---- RECORDS SHOWN

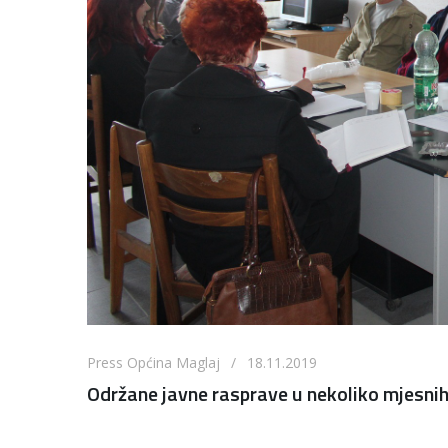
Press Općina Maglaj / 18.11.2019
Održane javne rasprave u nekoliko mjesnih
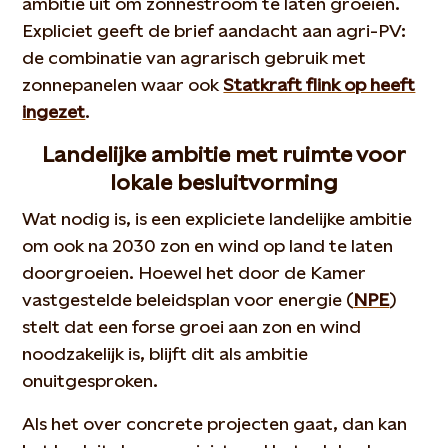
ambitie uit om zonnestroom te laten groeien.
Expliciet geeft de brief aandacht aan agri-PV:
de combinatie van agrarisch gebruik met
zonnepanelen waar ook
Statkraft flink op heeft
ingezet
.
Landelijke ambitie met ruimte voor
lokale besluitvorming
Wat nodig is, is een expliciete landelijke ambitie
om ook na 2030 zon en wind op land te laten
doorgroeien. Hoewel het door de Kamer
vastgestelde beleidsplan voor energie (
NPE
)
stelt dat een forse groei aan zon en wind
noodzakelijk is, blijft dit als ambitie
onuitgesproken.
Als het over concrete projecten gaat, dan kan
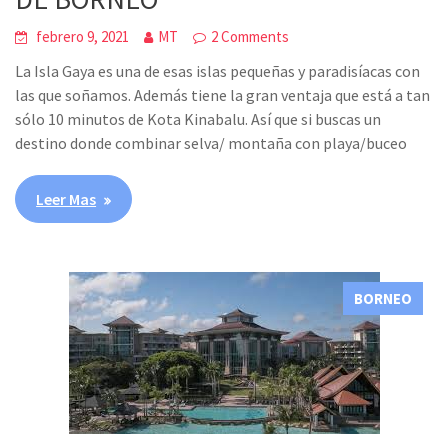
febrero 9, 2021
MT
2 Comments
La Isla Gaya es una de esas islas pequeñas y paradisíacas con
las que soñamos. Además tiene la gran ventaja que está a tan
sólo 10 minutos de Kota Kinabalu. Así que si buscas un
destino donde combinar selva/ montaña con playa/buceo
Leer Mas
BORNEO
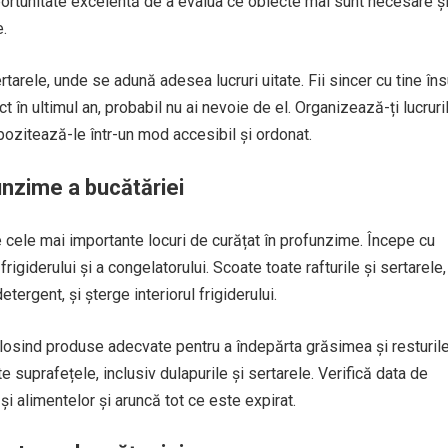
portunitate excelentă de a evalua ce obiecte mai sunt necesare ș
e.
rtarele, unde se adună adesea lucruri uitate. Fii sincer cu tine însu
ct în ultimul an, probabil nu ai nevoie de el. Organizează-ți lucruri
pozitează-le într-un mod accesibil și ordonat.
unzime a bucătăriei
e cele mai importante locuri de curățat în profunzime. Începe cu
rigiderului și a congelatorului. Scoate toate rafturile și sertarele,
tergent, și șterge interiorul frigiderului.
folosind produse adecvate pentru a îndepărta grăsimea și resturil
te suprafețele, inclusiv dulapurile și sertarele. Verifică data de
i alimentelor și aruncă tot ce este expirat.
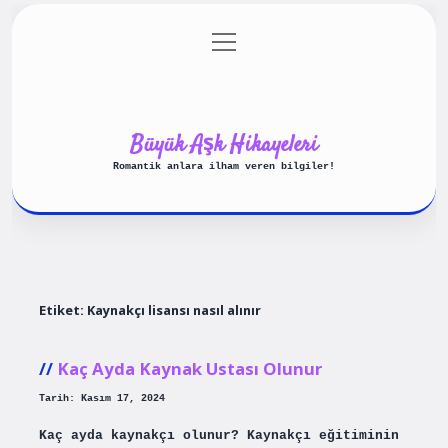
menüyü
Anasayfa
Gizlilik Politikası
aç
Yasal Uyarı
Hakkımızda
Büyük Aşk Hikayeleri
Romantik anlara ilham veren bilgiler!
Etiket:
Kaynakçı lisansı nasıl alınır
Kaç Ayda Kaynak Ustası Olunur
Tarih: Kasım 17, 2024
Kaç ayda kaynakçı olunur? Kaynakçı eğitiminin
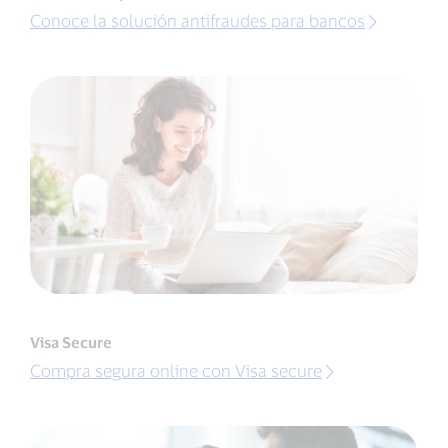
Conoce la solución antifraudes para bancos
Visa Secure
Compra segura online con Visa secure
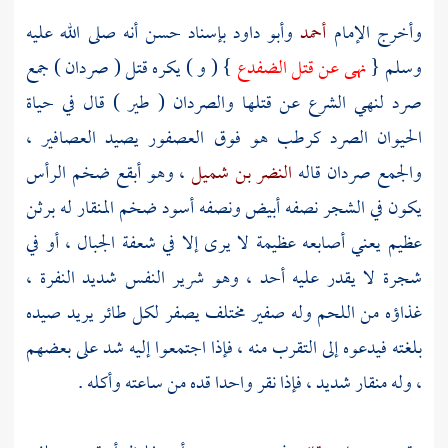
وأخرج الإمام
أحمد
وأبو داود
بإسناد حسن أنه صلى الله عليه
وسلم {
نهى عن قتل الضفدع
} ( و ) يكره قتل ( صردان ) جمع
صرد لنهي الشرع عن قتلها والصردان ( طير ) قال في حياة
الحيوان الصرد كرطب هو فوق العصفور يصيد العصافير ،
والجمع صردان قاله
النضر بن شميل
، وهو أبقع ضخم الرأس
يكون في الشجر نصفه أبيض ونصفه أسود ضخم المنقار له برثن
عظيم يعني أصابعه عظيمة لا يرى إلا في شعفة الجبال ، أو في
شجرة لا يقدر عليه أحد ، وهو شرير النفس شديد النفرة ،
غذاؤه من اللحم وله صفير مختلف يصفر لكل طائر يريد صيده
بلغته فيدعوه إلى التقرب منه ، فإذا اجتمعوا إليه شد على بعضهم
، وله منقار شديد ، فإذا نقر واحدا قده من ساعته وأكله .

--------

Nothing but the lines from the one with "الحيوان الصرد كرطب" through the end of the data above should be reproduced, each exactly, both ends included.

الحيوان الصرد كرطب هو فوق العصفور يصيد العصافير ،
والجمع صردان قاله
النضر بن شميل
، وهو أبقع ضخم الرأس
يكون في الشجر نصفه أبيض ونصفه أسود ضخم المنقار له برثن
عظيم يعني أصابعه عظيمة لا يرى إلا في شعفة الجبال ، أو في
شجرة لا يقدر عليه أحد ، وهو شرير النفس شديد النفرة ،
غذاؤه من اللحم وله صفير مختلف يصفر لكل طائر يريد صيده
بلغته فيدعوه إلى التقرب منه ، فإذا اجتمعوا إليه شد على بعضهم
، وله منقار شديد ، فإذا نقر واحدا قده من ساعته وأكله .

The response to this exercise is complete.